Conséquences sur la santé

La violence continue à vivre dans le corps, dans les pensées, dans les relations et parfois, dans les générations suivantes.

Comprendre l’étendue de ces conséquences, c’est cesser de se demander « pourquoi je n’arrive pas à aller mieux » et commencer à comprendre ce qui s’est réellement passé.

Ce ne sont pas des failles personnelles.

Ce sont des conséquences directes d’un contexte violent prolongé.

Ton corps te parle

Même quand il n’y a « pas de coups », l’organisme vit dans un état d’alerte quasi permanent.

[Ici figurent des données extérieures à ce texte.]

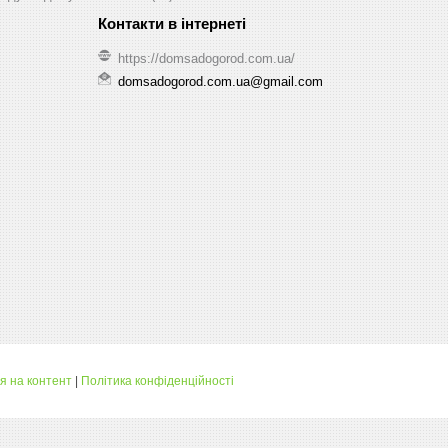
https://domsadogorod.com.ua/
domsadogorod.com.ua@gmail.com
я на контент
|
Політика конфіденційності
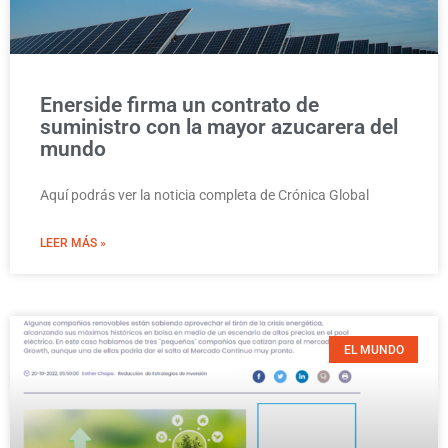
Enerside firma un contrato de
suministro con la mayor azucarera del
mundo
Aquí podrás ver la noticia completa de Crónica Global
LEER MÁS »
EL MUNDO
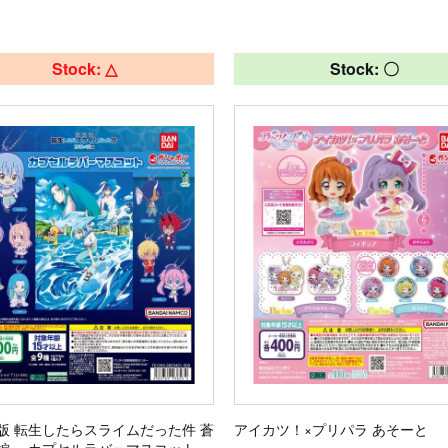
Stock: △
Stock: 〇
版 転生したらスライムだった件 蒼
アイカツ！×プリパラ あそーと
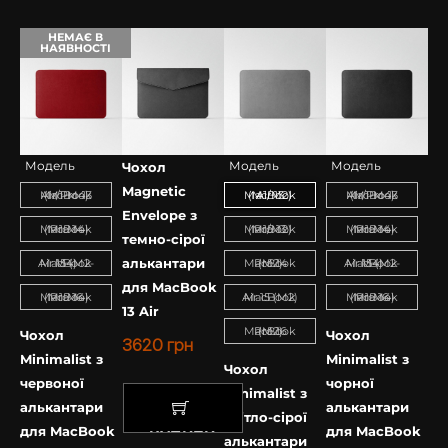
та приємно.
НЕМАЄ В
НАЯВНОСТІ
Розмір 34*23 см
Модель
Модель
Модель
Чохол
Magnetic
MacBook Air/Pro 13 (M1-M4)
MacBook Air 13 (M1/M2)
MacBook Air/Pro 13 (M1-M4)
Envelope з
MacBook Pro 14 (M1-M4)
MacBook Pro 13 (M1/M2)
MacBook Pro 14 (M1-M4)
темно-сірої
алькантари
MacBook Air 15 (M2-M4)
MacBook Pro 14 (M2)
MacBook Air 15 (M2-M4)
для MacBook
MacBook Pro 16 (M1-M4)
MacBook Air 15 (M2)
MacBook Pro 16 (M1-M4)
13 Air
MacBook Pro 16 (M2)
Чохол
Чохол
3620
грн
Minimalist з
Minimalist з
Чохол
червоної
чорної
Minimalist з
алькантари
алькантари
світло-сірої
для MacBook
для MacBook
КУПИТИ
алькантари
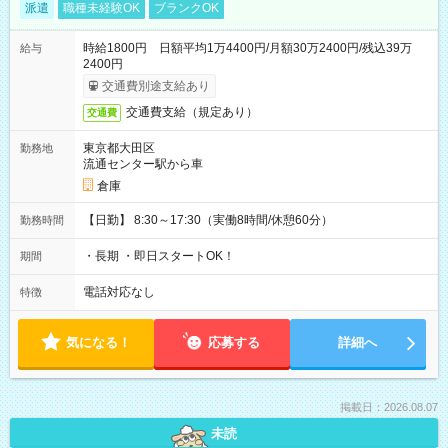
派遣
職種未経験OK
ブランクOK
時給1800円 日額平均1万4400円/月額30万2400円/残込39万
給与
2400円
交通費別途支給あり
交通費支給（規定あり）
交通費
東京都大田区
勤務地
流通センター駅から車
倉庫
【日勤】 8:30～17:30（実働8時間/休憩60分）
勤務時間
・長期 ・即日スタートOK！
期間
電話対応なし
特徴
気になる！
応募する
詳細へ
掲載日：2026.08.07
未読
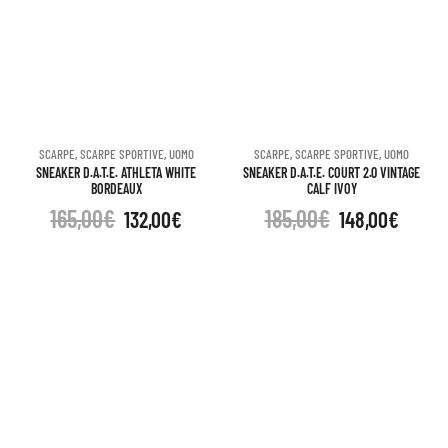
SCARPE
,
SCARPE SPORTIVE
,
UOMO
SCARPE
,
SCARPE SPORTIVE
,
UOMO
SNEAKER D.A.T.E. ATHLETA WHITE
SNEAKER D.A.T.E. COURT 2.0 VINTAGE
BORDEAUX
CALF IVOY
165,00
€
185,00
€
132,00
€
148,00
€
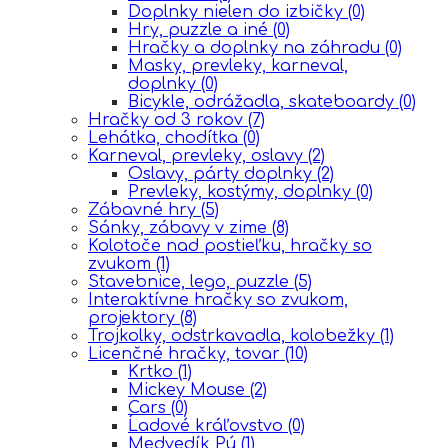
Doplnky nielen do izbičky
(0)
Hry, puzzle a iné
(0)
Hračky a doplnky na záhradu
(0)
Masky, prevleky, karneval,
doplnky
(0)
Bicykle, odrážadla, skateboardy
(0)
Hračky od 3 rokov
(7)
Lehátka, chodítka
(0)
Karneval, prevleky, oslavy
(2)
Oslavy, párty doplnky
(2)
Prevleky, kostýmy, doplnky
(0)
Zábavné hry
(5)
Sánky, zábavy v zime
(8)
Kolotoče nad postieľku, hračky so
zvukom
(1)
Stavebnice, lego, puzzle
(5)
Interaktívne hračky so zvukom,
projektory
(8)
Trojkolky, odstrkavadla, kolobežky
(1)
Licenčné hračky, tovar
(10)
Krtko
(1)
Mickey Mouse
(2)
Cars
(0)
Ĺadové kráľovstvo
(0)
Medvedík Pú
(1)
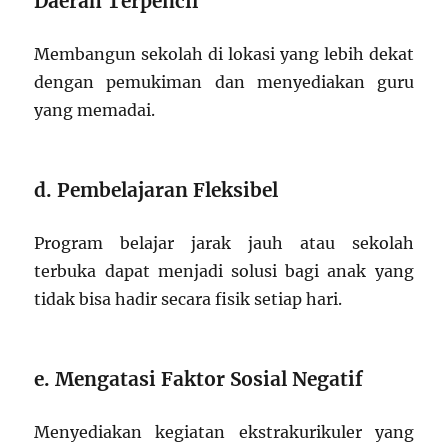
Daerah Terpencil
Membangun sekolah di lokasi yang lebih dekat
dengan pemukiman dan menyediakan guru
yang memadai.
d. Pembelajaran Fleksibel
Program belajar jarak jauh atau sekolah
terbuka dapat menjadi solusi bagi anak yang
tidak bisa hadir secara fisik setiap hari.
e. Mengatasi Faktor Sosial Negatif
Menyediakan kegiatan ekstrakurikuler yang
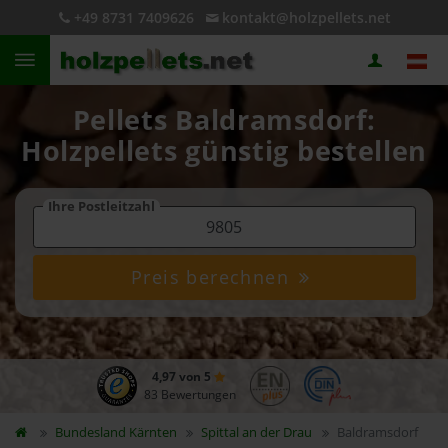
+49 8731 7409626
kontakt@holzpellets.net
Pellets Baldramsdorf:
Holzpellets günstig bestellen
Ihre Postleitzahl
Preis berechnen
4,97 von 5
83 Bewertungen
Bundesland
Kärnten
Spittal an der Drau
Baldramsdorf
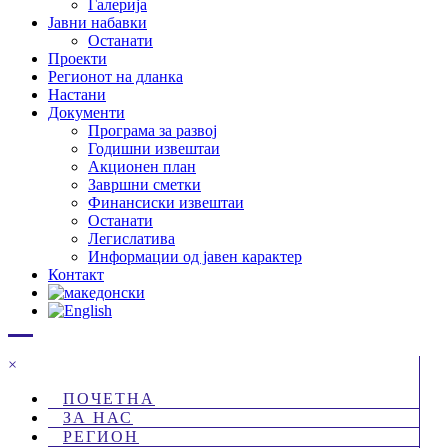
Галерија
Јавни набавки
Останати
Проекти
Регионот на дланка
Настани
Документи
Програма за развој
Годишни извештаи
Акционен план
Завршни сметки
Финансиски извештаи
Останати
Легислатива
Информации од јавен карактер
Контакт
×
ПОЧЕТНА
ЗА НАС
РЕГИОН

Le système nerveux ne fait pas la différence entre une menace physique et une humiliation répétée, il réagit à toutes les deux de la même façon : en activant les mécanismes de survie.

1.1 Symptômes psychologiques et émotionnels

Ce sont souvent les premiers à apparaître, et les plus difficiles à relier à la violence :

  • Anxiété chronique, crises de panique, hypervigilance permanente
  • Tristesse profonde, découragement, sentiment permanent de honte ou de culpabilité
  • Difficultés de concentration, trous de mémoire, impression de « brouillard mental » persistant
  • Irritabilité, colère refoulée ou explosions émotionnelles incontrôlables
  • Sentiment de déconnexion de soi ou de la réalité — dissociation
  • Pensées intrusives, reviviscences, cauchemars répétés liés à des scènes vécues
  • Idéations suicidaires — dans les situations les plus graves, la souffrance peut mener à vouloir tout arrêter. Si tu vis cela, parle à quelqu’un maintenant : 1 866 277 3553

Ces symptômes sont des réactions normales à une situation anormale. Ce n’est pas un manque de force. C’est le signe que le système nerveux a été surchargé souvent pendant des années.

1.2 Symptômes physiques et somatiques

Le corps exprime le stress chronique par des voies multiples. Ces symptômes sont souvent traités séparément, sans que le lien avec la violence soit fait — ce qui retarde le traitement approprié.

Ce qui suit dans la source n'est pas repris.